Schools aren’t preparing students for the real world.

Cameron Smale, Copy Editor

One of the most memorable events in a person’s life is when they graduate high school and eventually college. After spending over a decade taking standardized tests and following directions from superiors, you are finally dumped out into the real world. But then what? Where do you even start?

The first step in acquiring a career is the interview. School was too focused on teaching students the Pythagorean Theorem to coach us on how to do a proper interview. Unless a student has an elective that does mock interviews, many have to learn the hard way of what being interviewed is like. This should be a required field in high school because of the usefulness it gives people who want to earn money in any given scenario.

After acquiring a stable job with fair enough income, congratulations; you’ve made it to tax season. Taxes can be either a saving grace or your worst nightmare; if a person knows how to do their taxes, they might make back a couple hundred dollars and maybe a couple thousand. Or you might owe money. In that case, you better watch your back because the IRS is now on your tail. If only those twelve plus years worth of education taught you how to survive tax season.

A few years into the real world, you will eventually start a family. Let’s be honest; was baking cookies in life skills class really enough preparation for raising and affording a family all while trying to figure out how to pay off your student loans? It can be rough getting thrown into the real world with no prior knowledge on how to balance out how to spend that hard earned money. The United States Department of Education seems to think learning long division is higher on the priority list than learning how to be a parent.

Take a car from the 1940s and compare it with one from the modern day; There’s a huge difference. If you look at a classroom from the 1940s and compare it with one from today, you’ll find that not much has changed, well besides the white board that malfunctions every couple of class periods. The car adapted to the modern world to fit our needs; schools need to do the same. Now I’m not going to be the person to ‘call for total school reform’ partially because it wouldn’t lead to anything, but mostly because the American education system has been due for some change for the past one hundred years or so. I’m pretty sure that school was originally intended for factory workers. Think about it, students are required to sit in a classroom, be quiet unless told to speak and follow direct orders from an assigned authority figure.
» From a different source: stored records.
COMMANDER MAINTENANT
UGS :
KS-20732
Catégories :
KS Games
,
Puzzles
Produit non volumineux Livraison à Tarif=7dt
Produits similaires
A student should be able to take classes that he or she will be interested in. If they aren’t interested then what’s their purpose in paying any attention? Why not just blow through the class? They’ll never learn the value of a class if they’re not interested in it. Students will take time to understand classes that interest them.

Pullquote Photo

“If only those twelve plus years worth of education taught you how to survive tax season.””

— Cameron Smale

Students should be heavily encouraged to take the classes that will relate to whatever career path they want to follow. For example, if a student wants to do something related to the medical field, that student’s school should substitute a history class with a medical class. It would not cost any money and the student would only benefit from this.

The point I’m trying to make is that we all have to learn certain skills in life whether we learn them the easy way or the hard way. If schools took time to teach us about the unfortunate hardships in the world of work, we might have a better chance at succeeding in the future. Being in school for over twelve years should have been enough to know how the world works. But hey, at least we know the quadratic formula.